- **TASK ITEM**
After the line containing "Task: Click on the [Submit]", write nothing more; before it, reproduce every line of the material below exactly, starting with the first.

________________

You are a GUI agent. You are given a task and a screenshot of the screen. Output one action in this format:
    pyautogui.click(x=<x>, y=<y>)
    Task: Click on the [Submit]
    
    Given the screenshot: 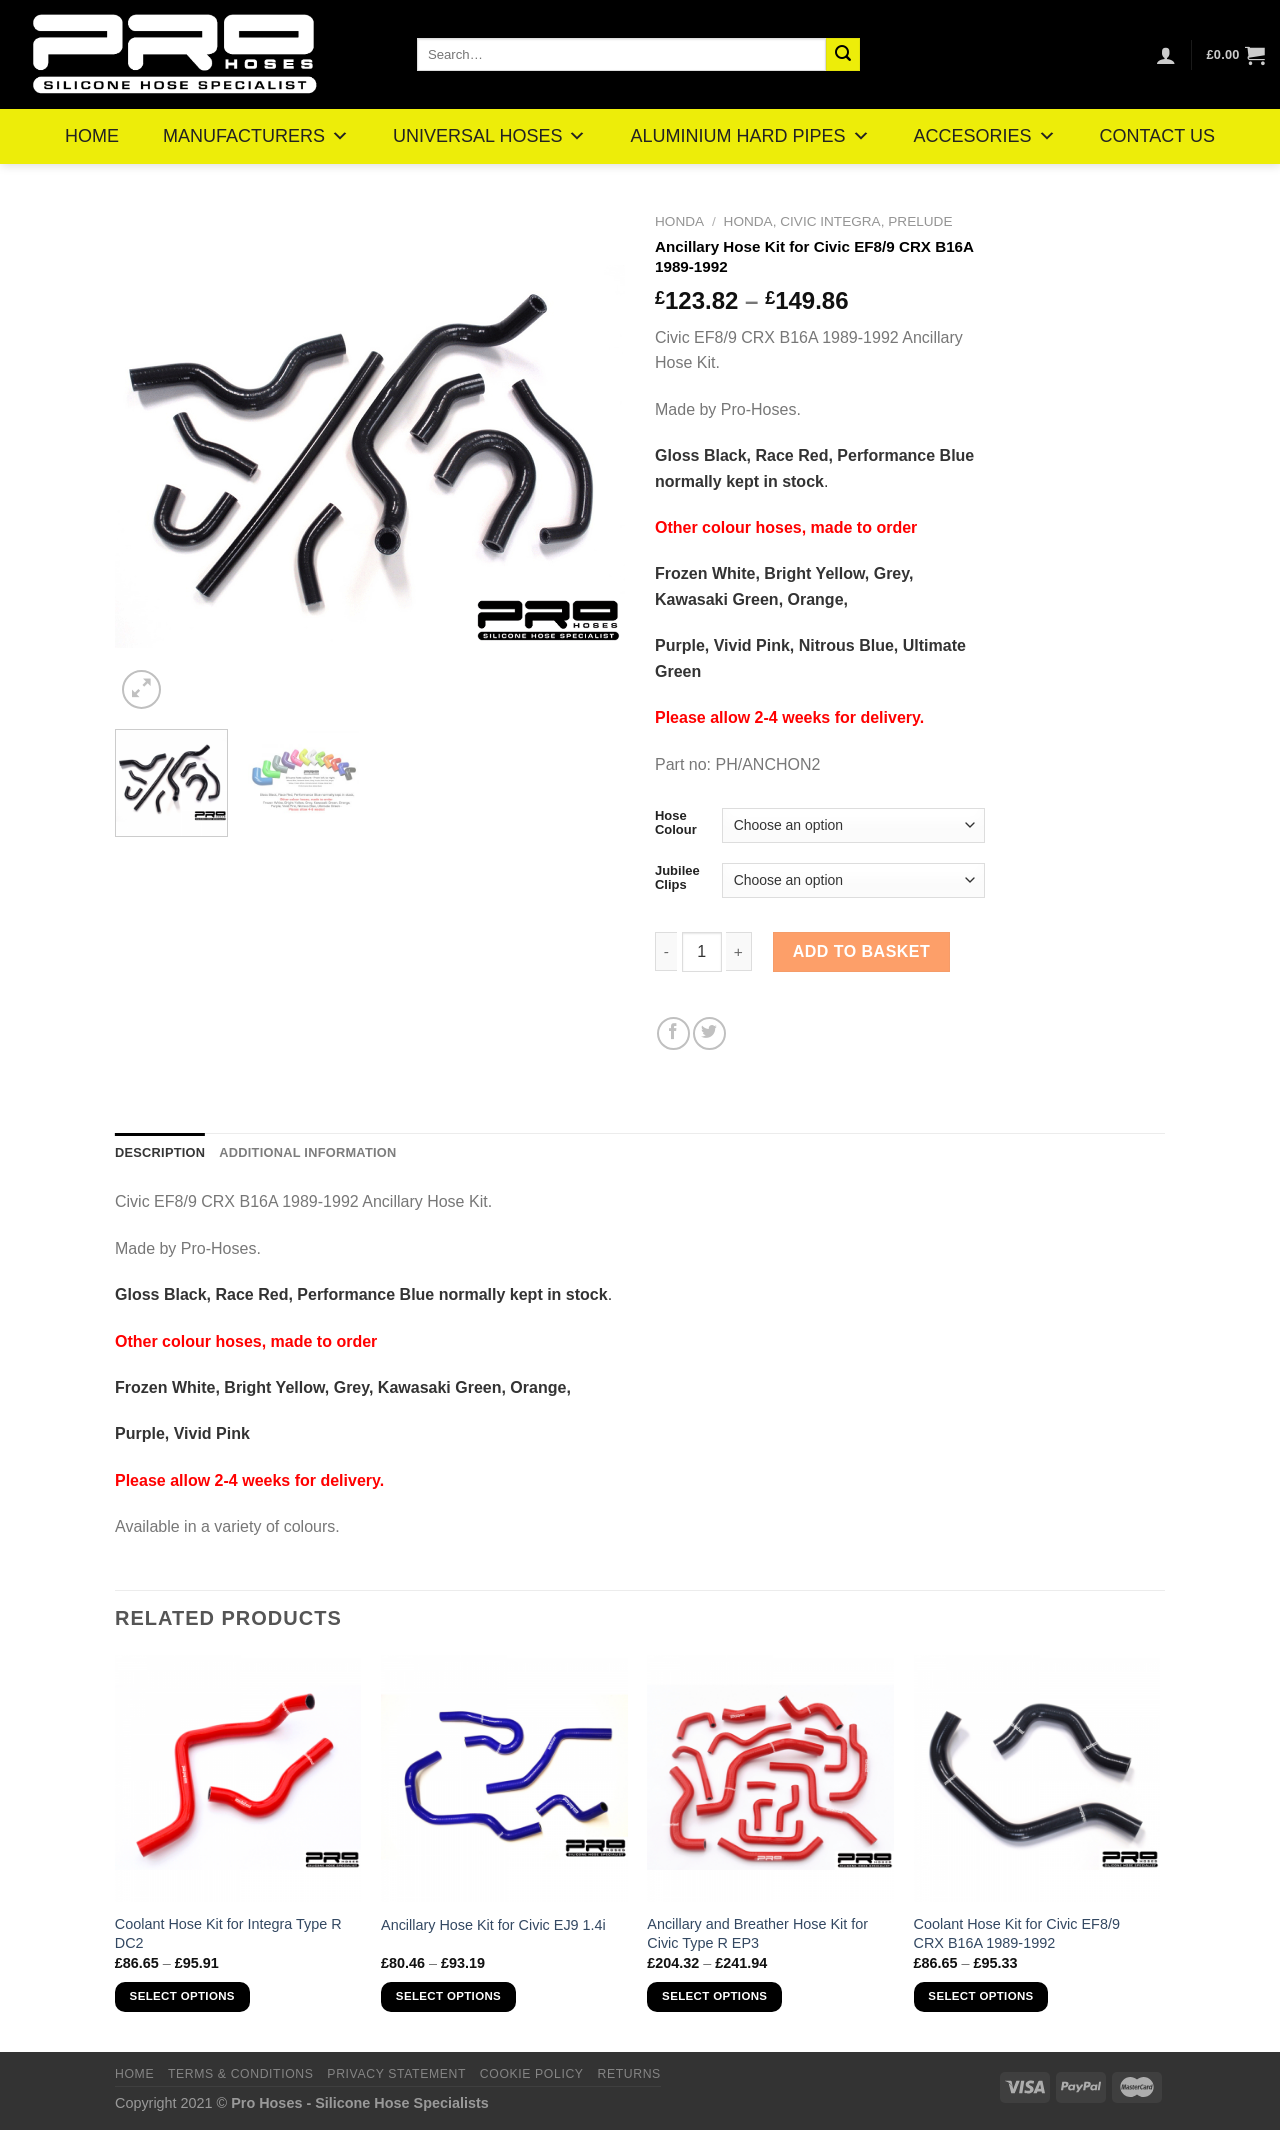 What is the action you would take?
    pyautogui.click(x=843, y=55)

________________

- **FINISHED TASK**
You are a GUI agent. You are given a task and a screenshot of the screen. Output one action in this format:
    pyautogui.click(x=<x>, y=<y>)
    Task: Click on the [Submit]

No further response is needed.